The actual texture of the conversations [and rants] here is interesting to note. A lot of the bureaucratic jargon went over my head, but I also think that's kind of the point. The novel's structure is basically composed by staking it to various points of informational intake - conversations flit chaotically, with only the briefest breaks in action, between phone calls, the radio, in-person arguments and long-winded rants containing so much disparate [and connected] information that I think the purpose is to make the reader feel as disoriented and overwhelmed as Liz is - she's surrounded by men who don't care about her other than to stroke their own egos, conversations that circle the drain and go nowhere that shirk her emotional needs, and all she wants to do is escape the torrent of violent information and sensory overload but she is trapped amidst a suffocating world of information she doesn't want to hear, doesn't want to be around but has to. The parallels to the modern world should be clear here, which is something Gaddis excels at between both this and TR. This endless stream of info [or as we like to call it online, content] is one of claustrophobia where we can't ever unplug ourselves long enough to escape its tidal wave.

And I think the glue that really holds this narrative together is indeed that fiercely political substance. The novel not only outlays the manifestation and repercussions of hegemonic masculinity, but it probes at the roots and the underlying systems in place. All the domestic toxicity in the novel is directly traceable back to the horrors of war and colonialism, which the book never once truly deviates away from. Like The Recognitions, the novel is much concerned with sin and how the idea of sin is manifested in societies predicated on the ugly chimera between neoliberal capitalism and Christian fundamentalism - bloodshed is justified in the name of God [who is in capitalism simply a disguise granted to the true god, the Almighty Dollar], and the cycle of trauma is perpetuated; because the patriarchal and capitalistic systems enabling war are not challenged, this overseas violence as a result becomes recursive, and it leaks all the way back into the home, the one place in which Americans erroneously think they are safe. Liz' suffering is her own, but hers is also the suffering of everyone who toils beneath the heel of wartime violence and its inherent relationship to dominator masculinity - in a system whose goal is the maintaining of power for power's sake, no one can escape such widespread evil unscathed.
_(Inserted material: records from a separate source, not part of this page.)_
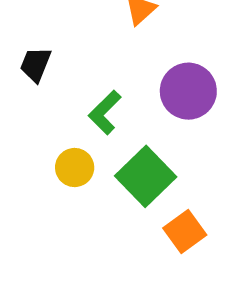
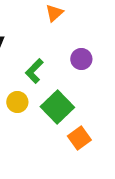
purple circle: (188, 91) -> (81, 59), size x0.7

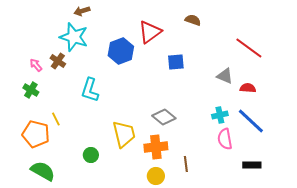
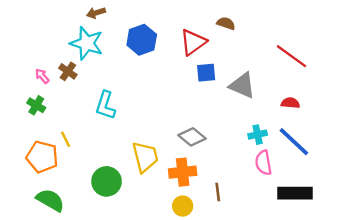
red triangle: (150, 32) -> (193, 42), moved
blue hexagon: (121, 51) -> (142, 40), moved
gray triangle: (225, 76) -> (242, 85), moved, size x1.4
green circle: (91, 155) -> (107, 181), size x1.6
black rectangle: (252, 165) -> (295, 193), size x1.6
This is a bleak and angry novel that doesn't provide clean cut answers to the problems it portrays, which is something that I in theory should be sour on; but artists are not philosophers, so they shouldn't be expected to provide all-encompassing solutions to the feelings they want us to sit with in their stories. But despite being black as pitch, it is a distillation of pure humanity at its core, and the tragedy and desperation that unfolds when all of us are ensnared in a system that is traumatic by its very design. I think its bleakness functions as a rallying cry to be better, despite Gaddis' own conservativism which he takes to task in this book; to see people like Liz, and see how they suffer and say "something about this has to change", because people like her are suffering in the world, in their billions, at any given time, and Gaddis is implicating all of us - including himself - for our ideas that we, in this society of rugged American individualism, can do this all alone, because we can't. But above all else it is just literature down to its very essence; the prose is some of the most lyrical realism ever put to paper, the narrative and especially its characters are stunning and nearly impossible to pull away from, the form and structure itself is a work of unfiltered, raw artistic energy. If you like fiction, this is absolutely unmissable.